--- Extracted data Enclosed Below ---

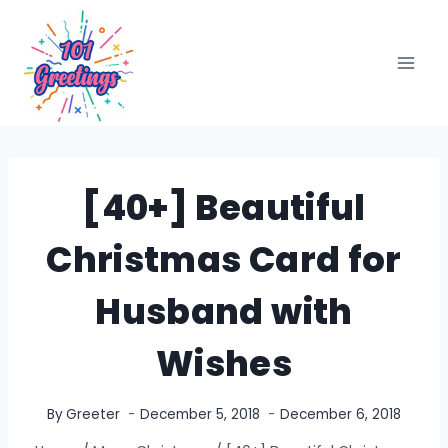
Skip
to
content
[40+] Beautiful
Christmas Card for
Husband with
Wishes
By
Greeter
December 5, 2018
December 6, 2018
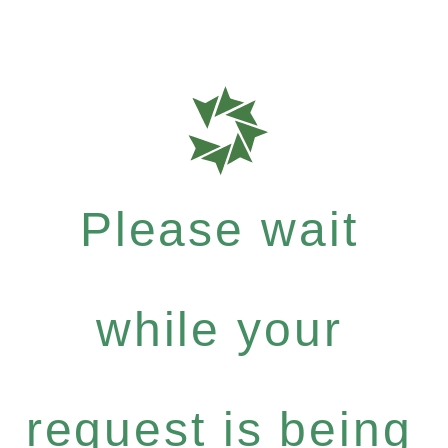
Please wait
while your
request is being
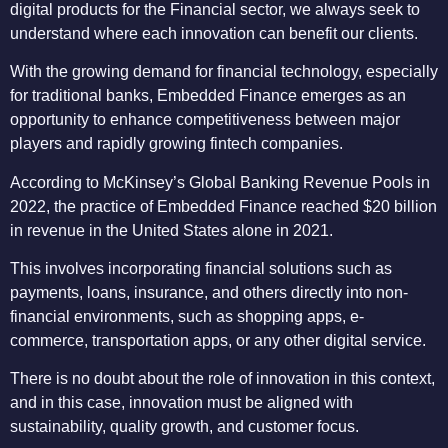
digital products for the Financial sector, we always seek to
understand where each innovation can benefit our clients.
With the growing demand for financial technology, especially
for traditional banks, Embedded Finance emerges as an
opportunity to enhance competitiveness between major
players and rapidly growing fintech companies.
According to McKinsey’s Global Banking Revenue Pools in
2022, the practice of Embedded Finance reached $20 billion
in revenue in the United States alone in 2021.
This involves incorporating financial solutions such as
payments, loans, insurance, and others directly into non-
financial environments, such as shopping apps, e-
commerce, transportation apps, or any other digital service.
There is no doubt about the role of innovation in this context,
and in this case, innovation must be aligned with
sustainability, quality growth, and customer focus.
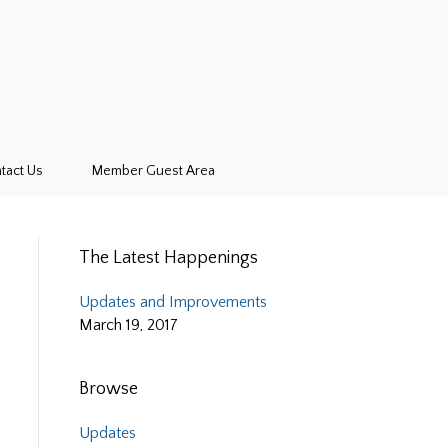
tact Us
Member Guest Area
The Latest Happenings
Updates and Improvements
March 19, 2017
Browse
Updates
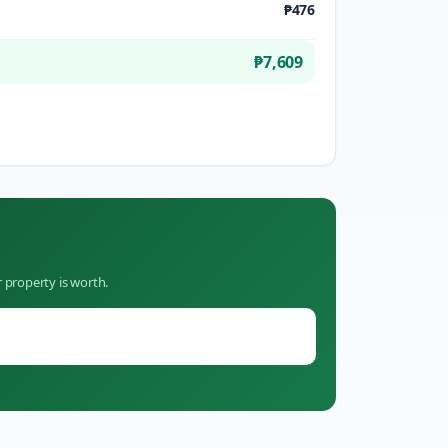
₱476
₱7,609
 property is worth.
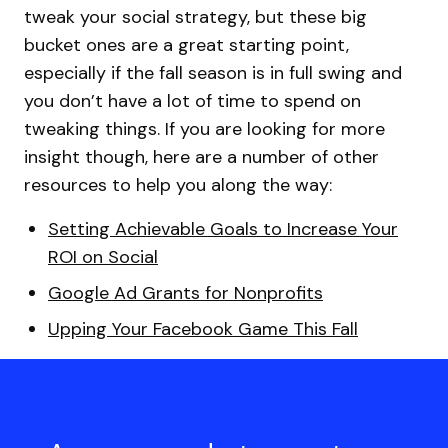
tweak your social strategy, but these big
bucket ones are a great starting point,
especially if the fall season is in full swing and
you don’t have a lot of time to spend on
tweaking things. If you are looking for more
insight though, here are a number of other
resources to help you along the way:
Setting Achievable Goals to Increase Your
ROI on Social
Google Ad Grants for Nonprofits
Upping Your Facebook Game This Fall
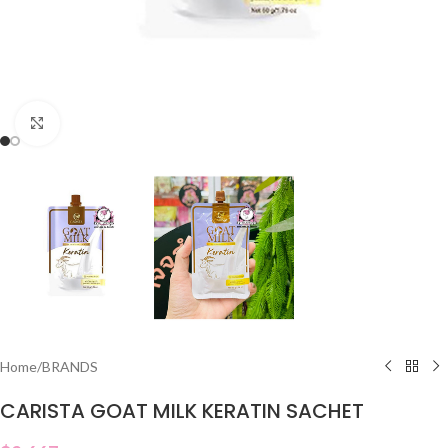
Click to enlarge
Home
/
BRANDS
CARISTA GOAT MILK KERATIN SACHET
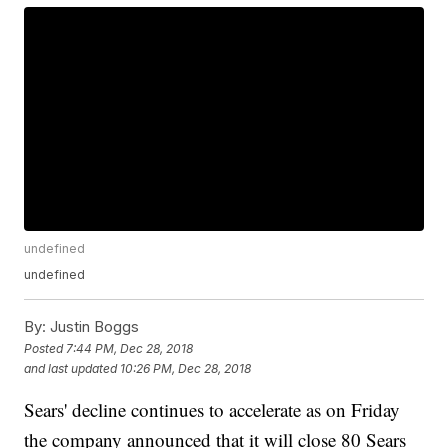
undefined
undefined
By:
Justin Boggs
Posted
7:44 PM, Dec 28, 2018
and last updated
10:26 PM, Dec 28, 2018
Sears' decline continues to accelerate as on Friday
the company announced that it will close 80 Sears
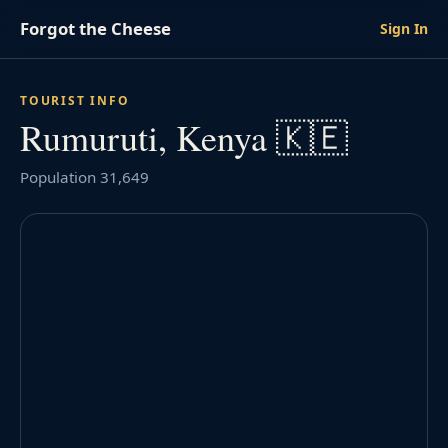
Forgot the Cheese
Sign In
TOURIST INFO
Rumuruti, Kenya 🇰🇪
Population 31,649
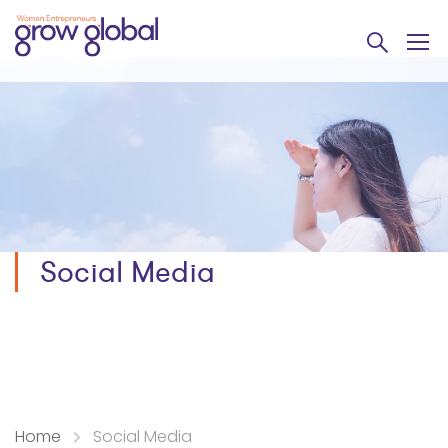
Social Media
Home
Social Media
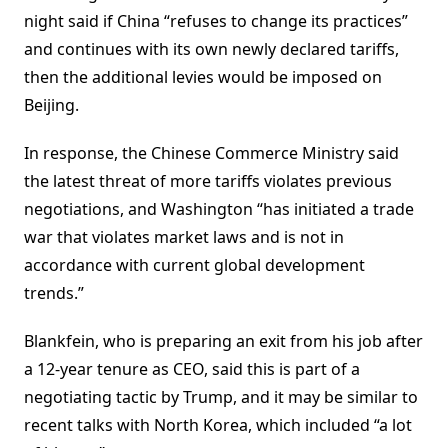
night said if China “refuses to change its practices”
and continues with its own newly declared tariffs,
then the additional levies would be imposed on
Beijing.
In response, the Chinese Commerce Ministry said
the latest threat of more tariffs violates previous
negotiations, and Washington “has initiated a trade
war that violates market laws and is not in
accordance with current global development
trends.”
Blankfein, who is preparing an exit from his job after
a 12-year tenure as CEO, said this is part of a
negotiating tactic by Trump, and it may be similar to
recent talks with North Korea, which included “a lot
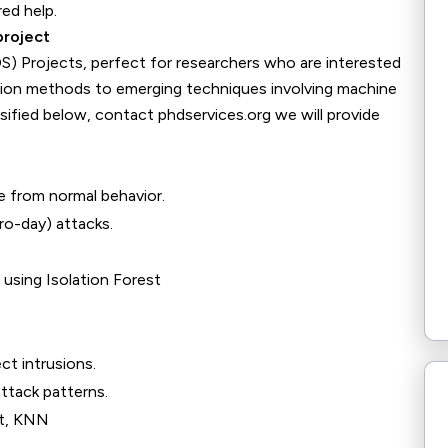
red help.
project
S) Projects, perfect for researchers who are interested
ction methods to emerging techniques involving machine
assified below, contact phdservices.org we will provide
e from normal behavior.
o-day) attacks.
using Isolation Forest
ct intrusions.
ttack patterns.
t, KNN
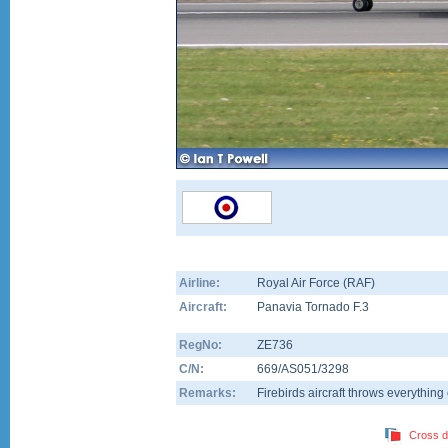
Airline:
Royal Air Force (RAF)
Aircraft:
Panavia Tornado F.3
RegNo:
ZE736
C/N:
669/AS051/3298
Remarks:
Firebirds aircraft throws everything 
Cross d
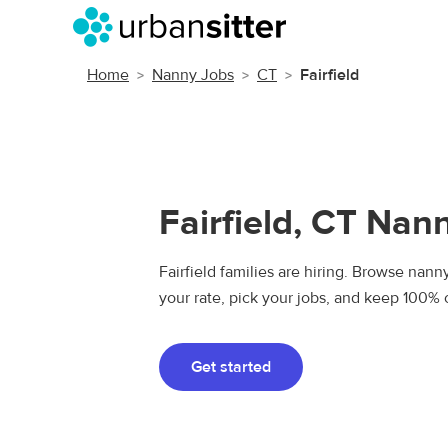
Home
Nanny Jobs
CT
Fairfield
Fairfield, CT Nan
Fairfield families are hiring. Browse nanny
your rate, pick your jobs, and keep 100% 
Get started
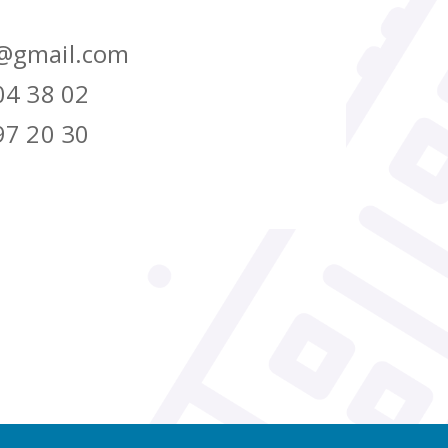
@gmail.com
04 38 02
97 20 30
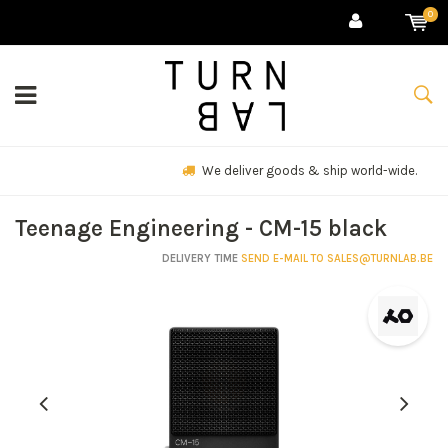
0
We deliver goods & ship world-wide.
Teenage Engineering - CM-15 black
DELIVERY TIME
SEND E-MAIL TO
SALES@TURNLAB.BE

--- End of Enclosed Extracted data ---

• Problem statement
Lines, not occurrences, are what count: report how many lines of the records above include the word "Fairfield", and nothing else.

• Task result
3